# [Your objective]
Of the lines below, write out exactly those from the line with "がまたもモヤる理由とは" through the line with "Agricoltura e pesca", both included, and skip the rest.

*** Input data Section Begins ***

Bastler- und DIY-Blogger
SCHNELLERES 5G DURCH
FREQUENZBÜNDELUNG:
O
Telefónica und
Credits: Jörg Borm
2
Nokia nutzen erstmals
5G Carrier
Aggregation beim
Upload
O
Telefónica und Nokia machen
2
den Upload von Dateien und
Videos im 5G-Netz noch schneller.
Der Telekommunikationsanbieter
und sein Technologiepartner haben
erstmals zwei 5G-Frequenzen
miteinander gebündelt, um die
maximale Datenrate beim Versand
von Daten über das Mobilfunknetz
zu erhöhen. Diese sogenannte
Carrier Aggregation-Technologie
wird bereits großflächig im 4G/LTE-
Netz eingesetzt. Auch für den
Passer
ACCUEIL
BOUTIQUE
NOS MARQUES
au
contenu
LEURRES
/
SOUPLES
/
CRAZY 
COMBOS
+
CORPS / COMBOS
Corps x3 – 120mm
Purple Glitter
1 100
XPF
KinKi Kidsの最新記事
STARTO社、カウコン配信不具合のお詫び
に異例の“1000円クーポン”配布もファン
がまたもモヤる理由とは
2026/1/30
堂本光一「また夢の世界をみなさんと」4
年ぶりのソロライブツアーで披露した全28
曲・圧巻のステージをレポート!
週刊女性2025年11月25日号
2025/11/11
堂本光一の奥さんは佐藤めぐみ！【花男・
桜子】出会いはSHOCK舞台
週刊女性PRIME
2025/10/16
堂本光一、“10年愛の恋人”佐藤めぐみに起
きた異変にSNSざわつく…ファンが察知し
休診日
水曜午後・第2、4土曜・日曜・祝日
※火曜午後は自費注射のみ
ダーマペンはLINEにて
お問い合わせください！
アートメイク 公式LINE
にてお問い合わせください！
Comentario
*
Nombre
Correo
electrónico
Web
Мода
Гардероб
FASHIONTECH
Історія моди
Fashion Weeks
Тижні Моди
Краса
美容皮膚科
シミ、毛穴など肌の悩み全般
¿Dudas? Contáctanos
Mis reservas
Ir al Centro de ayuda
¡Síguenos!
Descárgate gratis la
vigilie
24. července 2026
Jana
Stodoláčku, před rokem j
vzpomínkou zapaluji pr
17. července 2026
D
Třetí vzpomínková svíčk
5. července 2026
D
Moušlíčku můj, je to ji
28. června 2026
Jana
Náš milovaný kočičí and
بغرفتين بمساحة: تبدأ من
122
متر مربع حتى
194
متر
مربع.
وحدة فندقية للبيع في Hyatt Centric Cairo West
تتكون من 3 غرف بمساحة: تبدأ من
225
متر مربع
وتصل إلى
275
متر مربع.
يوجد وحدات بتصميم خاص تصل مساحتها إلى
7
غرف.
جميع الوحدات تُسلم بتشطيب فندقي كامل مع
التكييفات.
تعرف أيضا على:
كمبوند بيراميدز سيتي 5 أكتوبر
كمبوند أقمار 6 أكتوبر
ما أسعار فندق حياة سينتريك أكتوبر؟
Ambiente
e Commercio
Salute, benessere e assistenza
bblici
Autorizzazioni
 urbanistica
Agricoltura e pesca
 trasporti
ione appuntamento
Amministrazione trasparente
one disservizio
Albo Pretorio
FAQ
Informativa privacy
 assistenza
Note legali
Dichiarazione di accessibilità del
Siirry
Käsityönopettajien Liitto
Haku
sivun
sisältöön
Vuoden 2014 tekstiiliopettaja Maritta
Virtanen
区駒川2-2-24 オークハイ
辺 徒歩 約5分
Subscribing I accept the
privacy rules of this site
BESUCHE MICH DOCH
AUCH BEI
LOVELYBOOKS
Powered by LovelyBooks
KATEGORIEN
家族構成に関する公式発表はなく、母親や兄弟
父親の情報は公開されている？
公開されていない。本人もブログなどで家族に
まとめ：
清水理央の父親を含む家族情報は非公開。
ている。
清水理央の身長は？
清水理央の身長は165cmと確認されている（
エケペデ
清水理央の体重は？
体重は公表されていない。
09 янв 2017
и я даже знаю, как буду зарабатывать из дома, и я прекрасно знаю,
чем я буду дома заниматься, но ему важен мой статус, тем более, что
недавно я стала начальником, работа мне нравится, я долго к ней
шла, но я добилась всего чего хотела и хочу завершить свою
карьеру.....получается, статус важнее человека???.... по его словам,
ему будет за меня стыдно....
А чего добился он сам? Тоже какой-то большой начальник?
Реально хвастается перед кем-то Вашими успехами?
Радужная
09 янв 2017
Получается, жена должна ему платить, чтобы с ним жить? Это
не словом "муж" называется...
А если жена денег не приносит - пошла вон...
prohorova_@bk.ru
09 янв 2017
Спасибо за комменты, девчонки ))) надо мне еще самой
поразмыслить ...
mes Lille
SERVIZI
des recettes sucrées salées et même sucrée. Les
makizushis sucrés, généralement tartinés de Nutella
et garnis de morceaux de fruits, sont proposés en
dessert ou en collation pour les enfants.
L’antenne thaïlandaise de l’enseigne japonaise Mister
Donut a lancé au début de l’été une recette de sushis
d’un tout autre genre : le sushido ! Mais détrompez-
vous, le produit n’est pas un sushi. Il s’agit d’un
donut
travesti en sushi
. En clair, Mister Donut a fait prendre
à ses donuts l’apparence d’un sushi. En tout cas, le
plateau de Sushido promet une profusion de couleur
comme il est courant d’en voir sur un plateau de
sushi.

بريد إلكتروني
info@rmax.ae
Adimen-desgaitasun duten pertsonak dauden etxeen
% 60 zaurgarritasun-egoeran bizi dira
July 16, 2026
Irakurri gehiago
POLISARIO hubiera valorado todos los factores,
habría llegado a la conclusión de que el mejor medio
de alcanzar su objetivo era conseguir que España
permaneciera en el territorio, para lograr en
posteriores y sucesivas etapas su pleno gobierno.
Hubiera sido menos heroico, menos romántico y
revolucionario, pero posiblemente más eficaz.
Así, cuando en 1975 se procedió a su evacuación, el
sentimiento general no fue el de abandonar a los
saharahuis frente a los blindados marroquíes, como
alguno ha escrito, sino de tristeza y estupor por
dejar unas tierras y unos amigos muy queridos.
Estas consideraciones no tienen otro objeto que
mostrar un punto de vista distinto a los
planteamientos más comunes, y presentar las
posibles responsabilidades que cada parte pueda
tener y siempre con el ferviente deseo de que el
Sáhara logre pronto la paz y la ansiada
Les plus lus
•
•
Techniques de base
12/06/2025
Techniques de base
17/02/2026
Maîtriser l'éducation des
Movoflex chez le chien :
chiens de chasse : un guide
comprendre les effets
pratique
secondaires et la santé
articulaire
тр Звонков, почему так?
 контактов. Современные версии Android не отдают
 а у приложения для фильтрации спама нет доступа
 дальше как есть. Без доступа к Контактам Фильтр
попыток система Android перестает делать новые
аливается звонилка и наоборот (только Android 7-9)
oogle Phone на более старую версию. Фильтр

*** Input data Section Ends ***

# [Task answer]
がまたもモヤる理由とは
2026/1/30
堂本光一「また夢の世界をみなさんと」4
年ぶりのソロライブツアーで披露した全28
曲・圧巻のステージをレポート!
週刊女性2025年11月25日号
2025/11/11
堂本光一の奥さんは佐藤めぐみ！【花男・
桜子】出会いはSHOCK舞台
週刊女性PRIME
2025/10/16
堂本光一、“10年愛の恋人”佐藤めぐみに起
きた異変にSNSざわつく…ファンが察知し
休診日
水曜午後・第2、4土曜・日曜・祝日
※火曜午後は自費注射のみ
ダーマペンはLINEにて
お問い合わせください！
アートメイク 公式LINE
にてお問い合わせください！
Comentario
*
Nombre
Correo
electrónico
Web
Мода
Гардероб
FASHIONTECH
Історія моди
Fashion Weeks
Тижні Моди
Краса
美容皮膚科
シミ、毛穴など肌の悩み全般
¿Dudas? Contáctanos
Mis reservas
Ir al Centro de ayuda
¡Síguenos!
Descárgate gratis la
vigilie
24. července 2026
Jana
Stodoláčku, před rokem j
vzpomínkou zapaluji pr
17. července 2026
D
Třetí vzpomínková svíčk
5. července 2026
D
Moušlíčku můj, je to ji
28. června 2026
Jana
Náš milovaný kočičí and
بغرفتين بمساحة: تبدأ من
122
متر مربع حتى
194
متر
مربع.
وحدة فندقية للبيع في Hyatt Centric Cairo West
تتكون من 3 غرف بمساحة: تبدأ من
225
متر مربع
وتصل إلى
275
متر مربع.
يوجد وحدات بتصميم خاص تصل مساحتها إلى
7
غرف.
جميع الوحدات تُسلم بتشطيب فندقي كامل مع
التكييفات.
تعرف أيضا على:
كمبوند بيراميدز سيتي 5 أكتوبر
كمبوند أقمار 6 أكتوبر
ما أسعار فندق حياة سينتريك أكتوبر؟
Ambiente
e Commercio
Salute, benessere e assistenza
bblici
Autorizzazioni
 urbanistica
Agricoltura e pesca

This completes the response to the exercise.